There were several errors made in publication of my BMJ article, which I was not given a chance to correct, and it may be worth spelling these out. Firstly, a picture of Alfred Meyer was used rather than Adolf Meyer. The quote given underneath that picture was also from Adolf, not Alfred, Meyer as the article wrongly states. Throughout this relational psychiatry blog and in other publications (see eg. my article), I have emphasised how relational psychiatry is built on the work of Adolf Meyer, who was the foremost American psychiatrist in the first half of the 20th century. Not that I’m suggesting a mere resurrection of Meyer’s ideas, as he tended to compromise too much with biomedical psychiatry.
Another error was in box 2 where I listed the assumptions of the biopsychological model. The publication process made the mistake of inserting Meyer’s name into the title of the box. I was meaning that these assumptions were not just of Meyer, but more generally of what I was calling the biopsychological model. More recently than Meyer (well, 1977), this model was reframed by George Engel, which he called the biopsychosocial model (see eg. previous post).
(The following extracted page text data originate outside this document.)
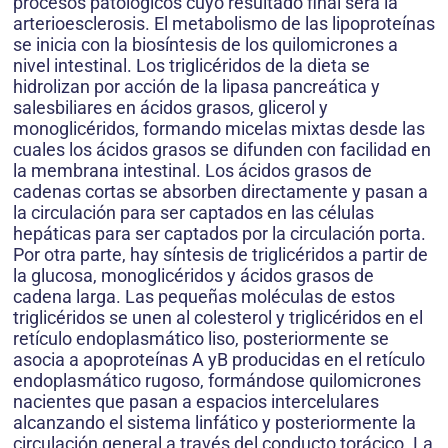
procesos patológicos cuyo resultado final será la
arterioesclerosis. El metabolismo de las lipoproteínas
se inicia con la biosíntesis de los quilomicrones a
nivel intestinal. Los triglicéridos de la dieta se
hidrolizan por acción de la lipasa pancreática y
salesbiliares en ácidos grasos, glicerol y
monoglicéridos, formando micelas mixtas desde las
cuales los ácidos grasos se difunden con facilidad en
la membrana intestinal. Los ácidos grasos de
cadenas cortas se absorben directamente y pasan a
la circulación para ser captados en las células
hepáticas para ser captados por la circulación porta.
Por otra parte, hay síntesis de triglicéridos a partir de
la glucosa, monoglicéridos y ácidos grasos de
cadena larga. Las pequeñas moléculas de estos
triglicéridos se unen al colesterol y triglicéridos en el
retículo endoplasmático liso, posteriormente se
asocia a apoproteínas A yB producidas en el retículo
endoplasmático rugoso, formándose quilomicrones
nacientes que pasan a espacios intercelulares
alcanzando el sistema linfático y posteriormente la
circulación general a través del conducto torácico. La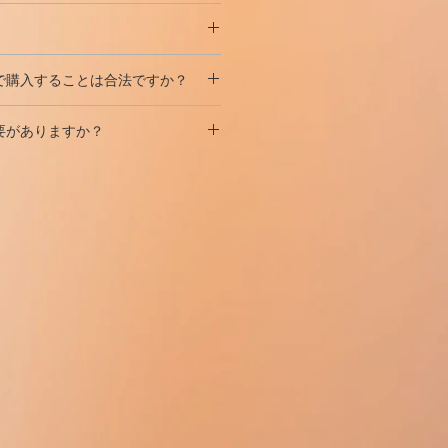
減らします。
または成長ホルモンの細菌増殖を
まれる
空気
の量が溶液バイアルか
供やペットから離れ
た、暗くて乾燥
と等しくなる
まで、シリンジプラ
ドと成長ホルモンの貯蔵寿命を延
で購入することは合法ですか？
必要があります。温度が
室温
より高
します。
せん。次に、
調製された溶液
は通
す
私たちのウェブサイトから絶対に
冷蔵庫に保管されます。
要がありますか？
せずに
、ニードルをバイアルの上
ルモンを使用するときの感染のリ
ドル
の先端が溶液に接触していな
受信が正式に禁止されていない世界
。
せん！
す。バイアルに空気を挿入し
、針
島国）に行われます。
菌性ウォーターオンを購入すること
このステップにより、バイアル内
水で荷物を受け取ることを保証しま
なしで私たちのウェブサイト！
られ、薬剤が出るときに部分的な
への独自の配送チャネルがありま
を防ぎます。
シーに従って
、何らかの理由
で荷物が
、規定量の静菌水を
注入し
てから
合は、払い戻しを保証します。
ドまたは成長ホルモンを入れたバ
若干長くなる場合がありますが、納
し（ゴム製のキャップは事前にア
あり、クリスマスセール期間中の納
消毒する必要があります）、穏や
りません。
すバイアルのガラス壁に沿って、
触しないようにし（これにより、
合が破壊される可能性がありま
するのを待ちます（ペプチド薬物
りして溶解させないでくださ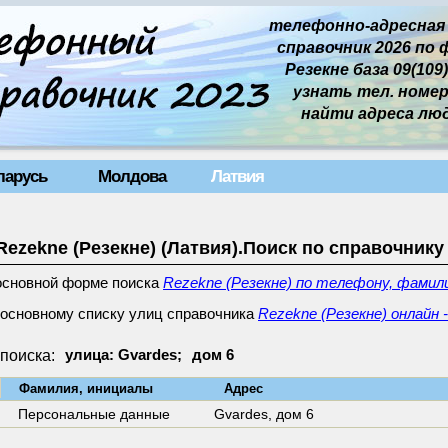
телефонно-адресная
справочник 2026 по 
Резекне база 09(109)
узнать тел. номер 
найти адреса лю
ларусь
Молдова
Латвия
Rezekne (Резекне) (Латвия).Поиск по справочнику
основной форме поиска
Rezekne (Резекне) по телефону, фамили
 основному списку улиц справочника
Rezekne (Резекне) онлайн 
поиска:
улица: Gvardes;
дом 6
↓
Фамилия, инициалы
Адрес
Персональные данные
Gvardes,
дом 6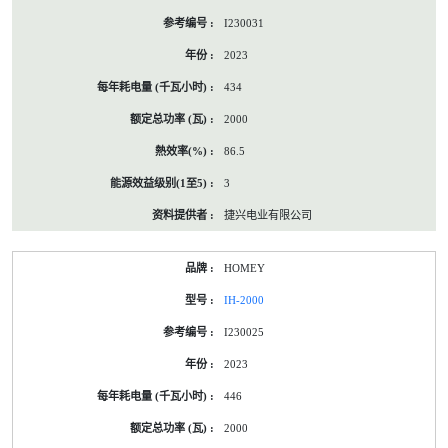
I230031
2023
434
2000
86.5
3
捷兴电业有限公司
HOMEY
IH-2000
I230025
2023
446
2000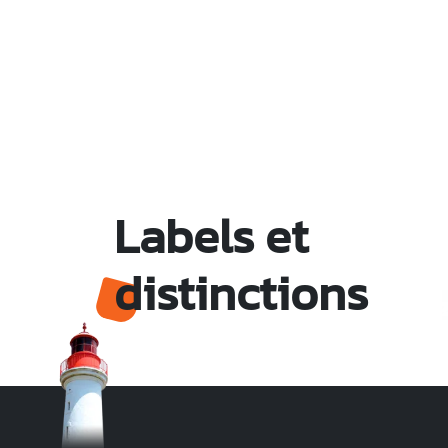
Labels et
distinctions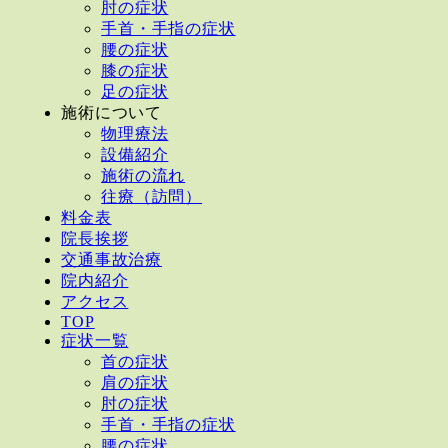
肘の症状
手首・手指の症状
腰の症状
膝の症状
足の症状
施術について
物理療法
設備紹介
施術の流れ
往療（訪問）
料金表
院長挨拶
交通事故治療
院内紹介
アクセス
TOP
症状一覧
首の症状
肩の症状
肘の症状
手首・手指の症状
腰の症状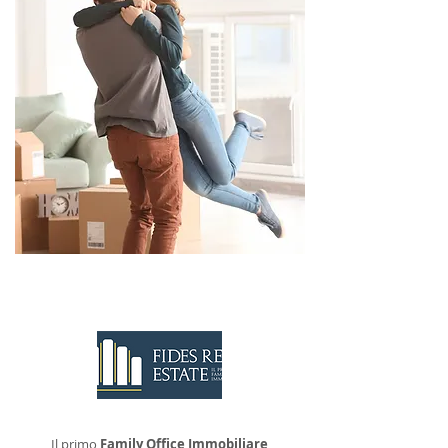
CONTATTACI
Il primo
Family Office Immobiliare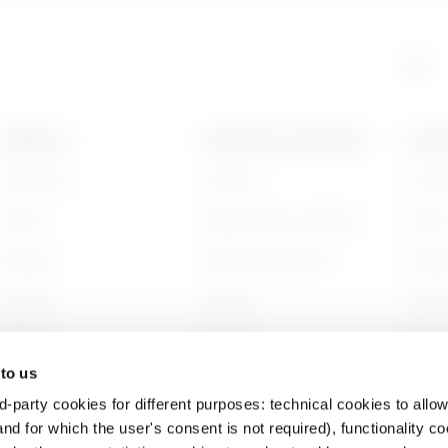
EZ
4
PRODUITS
CONTACTS ET SERVICES
A PRO
Installation
Contacts
Qui s
EZ
5
Energy
Siège social du GEWISS
Histoi
Building
Rechercher GEWISS
Durabi
GAC
5
Lighting
Support
Gouve
Mobility
Logiciel
Nous r
 to us
Utilisations
BIM
Projet
d-party cookies for different purposes: technical cookies to allow
GAC
1
nd for which the user's consent is not required), functionality c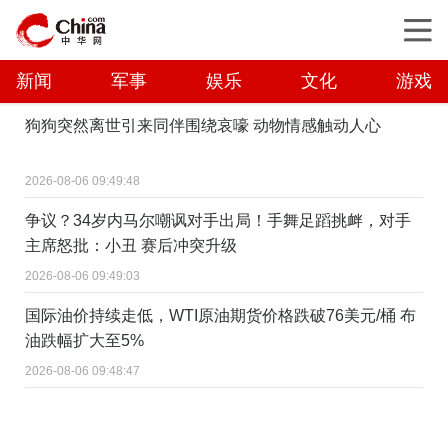
新闻
军事
娱乐
文化
游戏
狗狗突然离世引来同伴围绕哀嚎 动物情感触动人心
2026-08-06 09:49:48
争议？34岁内马尔嘲讽对手出局！手舞足蹈挑衅，对手
主席怒批：小丑 赛后冲突升级
2026-08-06 09:49:03
国际油价持续走低，WTI原油期货价格跌破76美元/桶 布
油跌幅扩大至5%
2026-08-06 09:48:47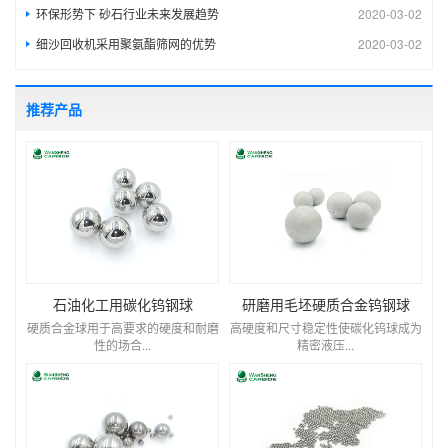
环保形势下 砂石行业未来发展趋势
2020-03-02
细沙回收机采用聚氨酯筛网的优势
2020-03-02
推荐产品
石油化工用碳化钨钢球
研磨用毛坯硬质合金钨钢球
硬质合金球用于高要求的硬度和耐磨
高硬度和尺寸稳定性使碳化钨球成为
性的场合...
精密液压...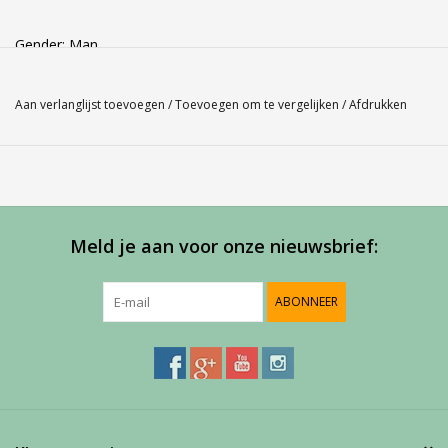
Gender: Man
Kleur: White 101
Materiaal: 30% cotton 70% polyester
Aan verlanglijst toevoegen
/
Toevoegen om te vergelijken
/
Afdrukken
Maathulp: gebruik ons Babolat maatschema indien je twijfelt
over de juiste maat en kom
via "pijltje terug" weer uit op deze pagina.
Babolat maatschema
Meld je aan voor onze nieuwsbrief:
ABONNEER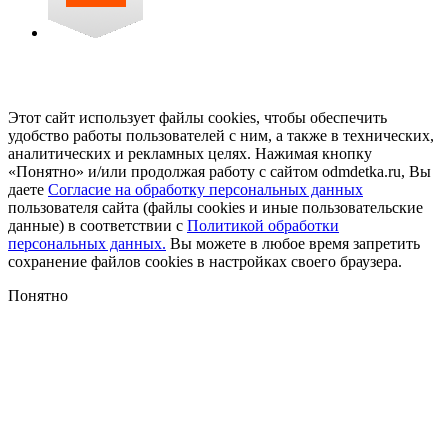
Этот сайт использует файлы cookies, чтобы обеспечить
удобство работы пользователей с ним, а также в технических,
аналитических и рекламных целях. Нажимая кнопку
«Понятно» и/или продолжая работу с сайтом odmdetka.ru, Вы
даете
Согласие на обработку персональных данных
пользователя сайта (файлы cookies и иные пользовательские
данные) в соответствии с
Политикой обработки
персональных данных.
Вы можете в любое время запретить
сохранение файлов cookies в настройках своего браузера.
Понятно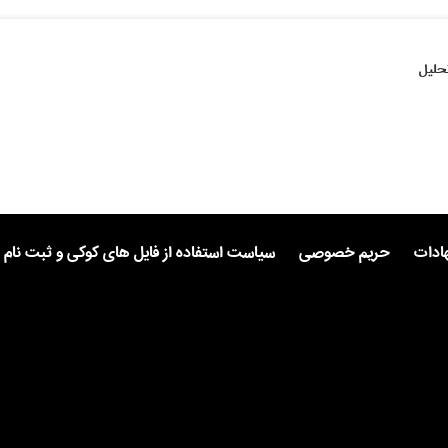
حلیل
هادات
حریم خصوصی
سیاست استفاده از فایل های کوکی و ثبت نام 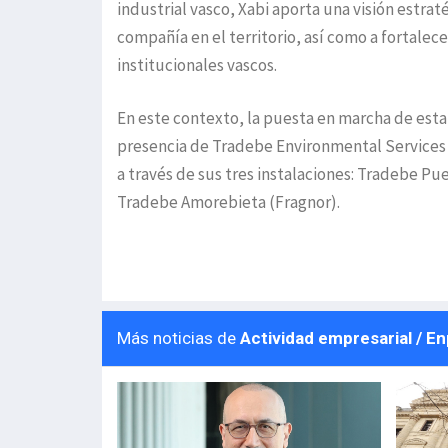
industrial vasco, Xabi aporta una visión estrat
compañía en el territorio, así como a fortalece
institucionales vascos.
En este contexto, la puesta en marcha de esta
presencia de Tradebe Environmental Services 
a través de sus tres instalaciones: Tradebe Pu
Tradebe Amorebieta (Fragnor).
Más noticias de
Actividad empresarial / E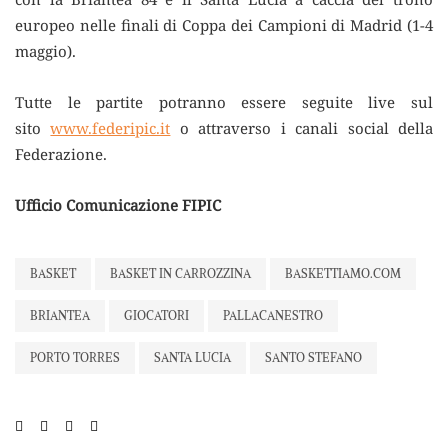
europeo nelle finali di Coppa dei Campioni di Madrid (1-4
maggio).
Tutte le partite potranno essere seguite live sul
sito
www.federipic.it
o attraverso i canali social della
Federazione.
Ufficio Comunicazione FIPIC
BASKET
BASKET IN CARROZZINA
BASKETTIAMO.COM
BRIANTEA
GIOCATORI
PALLACANESTRO
PORTO TORRES
SANTA LUCIA
SANTO STEFANO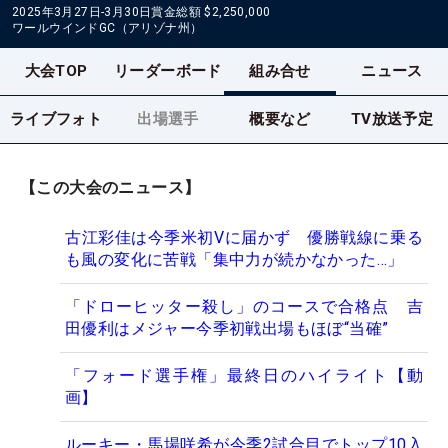
2025年3月27日-3月30日
賞金総額
$2,250,000
ワールウインドGC（アリゾナ州）
大会TOP
リーダーボード
組み合せ
ニュース
ライブフォト
出場選手
概要など
TV放送予定
【この大会のニュース】
古江彩佳は今季米初Vに届かず 優勝戦線に乗る
も風の変化に苦戦「集中力が続かなかった…」
「ドローヒッター殺し」のコースで合格点 吉
田優利はメジャー今季初戦出場もほぼ“当確”
「フォード選手権」最終日のハイライト【動
画】
ルーキー・馬場咲希が今季2試合目でトップ10入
The trouble is, as I have pointed out throughout this blog, modern psychiatry has come to see the biopsychosocial model in an eclectic rather than anti-reductionist way (see eg. my review of Nassir Ghaemi’s book The rise and fall of the biopsychosocial model).
A second error in box two was to transpose the last item in the list from box 3 to box 2. Box 3 was a summary of postpsychiatry (again, a hyphen was wrongly inserted into postpsychiatry, but that may have been my mistake rather than the editors, but, as I said, I wasn’t given a chance to correct the final version). That last item said, “Postmodernity provides doctors with an opportunity to redefine their roles and responsibilities”. This was the argument made by Pat Bracken and Phil Thomas, the originators of postpsychiatry (see eg. previous post). Their book entitled Postpsychiatry is one of what I have called the four essential texts of critical psychiatry (see another previous post).
As I concluded in the BMJ article, The Critical Psychiatry Network (CPN), formed in 1999, was dedicated to establishing a constructive framework to renew psychiatric practice. As I said in my editorial twenty years later, CPN still seems marginal to mainstream psychiatry. This is despite its original dismay and outrage at the hegemony of biomedical psychiatry (see previous post).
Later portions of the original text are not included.